DRM Failure Causes Studio To Lose Entire Movie Production
Fake News written by on Monday, January 17, 2005
HOLLYWOOD, CA -- If you were looking forward to the sequel of "Battlefield Earth", you'd better sit down for this. The entire movie production, including 95 hours of footage, was lost earlier this week in a catastrophic DRM (Draconian Restrictions Management) failure.
"It's all gone," said the president of B-Movie Studios. "We lost everything. All of our copies of the film have been rendered useless because we lost the primary DRM key and we no longer have any legal way to decrypt our own content."
Last year, the studio made headlines by becoming the first company to adopt the "BlindfoldVision®" encryption system to prevent employees and other hangers-on from leaking their movies before the release date.
"I tried to warn people about all of the bugs in the BlindfoldVision system," said an anonymous underling at the studio. "But nobody would listen to me. I'm sure we could probably develop a way to decrypt our own movie, but that would clearly violate the DMCA and could result in deportation to the bottom of the Pacific Ocean."
Don Revolta, the star of the movie, was relieved after hearing the news. "I only participated in this bomb because of contract obligations. Thank goodness for broken copy protection schemes! I never want this film to see the light of day..."
The studio has threatened to sue DracoSoft, the company peddling the BlindfoldVision system. However, a DracoSoft spokesweasel said, "Our software does not contain bugs! It says so right here in our glossy product brochure!"
After some prodding by this reporter, the spokesweasel finally admitted, "Okay, okay, it's possible that our solution contains an intermittent known issue... or twenty-three. However, our EULA clearly states that we are not legally responsible for any losses, even if we are technically responsible. So there!"

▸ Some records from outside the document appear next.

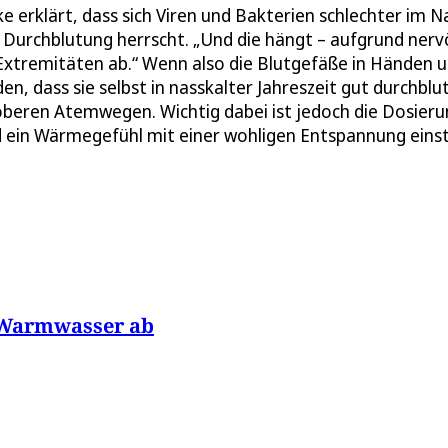
erklärt, dass sich Viren und Bakterien schlechter im N
Durchblutung herrscht. „Und die hängt – aufgrund nerv
 Extremitäten ab.“ Wenn also die Blutgefäße in Händen 
n, dass sie selbst in nasskalter Jahreszeit gut durchblu
oberen Atemwegen. Wichtig dabei ist jedoch die Dosieru
end ein Wärmegefühl mit einer wohligen Entspannung einste
 Warmwasser ab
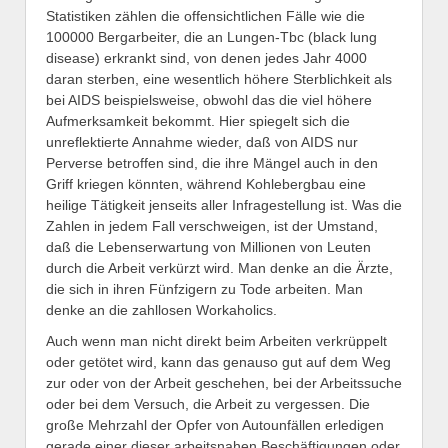
Statistiken zählen die offensichtlichen Fälle wie die
100000 Bergarbeiter, die an Lungen-Tbc (black lung
disease) erkrankt sind, von denen jedes Jahr 4000
daran sterben, eine wesentlich höhere Sterblichkeit als
bei AIDS beispielsweise, obwohl das die viel höhere
Aufmerksamkeit bekommt. Hier spiegelt sich die
unreflektierte Annahme wieder, daß von AIDS nur
Perverse betroffen sind, die ihre Mängel auch in den
Griff kriegen könnten, während Kohlebergbau eine
heilige Tätigkeit jenseits aller Infragestellung ist. Was die
Zahlen in jedem Fall verschweigen, ist der Umstand,
daß die Lebenserwartung von Millionen von Leuten
durch die Arbeit verkürzt wird. Man denke an die Ärzte,
die sich in ihren Fünfzigern zu Tode arbeiten. Man
denke an die zahllosen Workaholics.
Auch wenn man nicht direkt beim Arbeiten verkrüppelt
oder getötet wird, kann das genauso gut auf dem Weg
zur oder von der Arbeit geschehen, bei der Arbeitssuche
oder bei dem Versuch, die Arbeit zu vergessen. Die
große Mehrzahl der Opfer von Autounfällen erledigen
gerade einer dieser arbeitsnahen Beschäftigungen oder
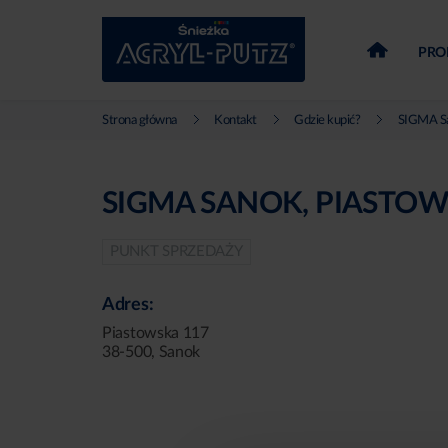
PRO
Strona główna
Kontakt
Gdzie kupić?
SIGMA Sa
SIGMA SANOK, PIASTO
PUNKT SPRZEDAŻY
Adres:
Piastowska 117
38-500, Sanok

An anonymous employee at DracoSoft commented off the record, "We could easily find a way for the studio to recover their footage. However, that would provide an opening for pirates to get ahold of other assets protected by BlindfoldVision, such as the soon-to-be-released prequel to 'Ishtar'. And that would be bad."
The MPAA downplayed the severity of the situation. "This might seem like a failure for copy protection, but it is actually a clear demonstration that this technology really does work against pirates," said an MPAA lawyer with a straight face. "No longer will actors, directors, producers, gaffers, grips, and other movie industry employees need to fear going hungry because of evil pirates stealing their work."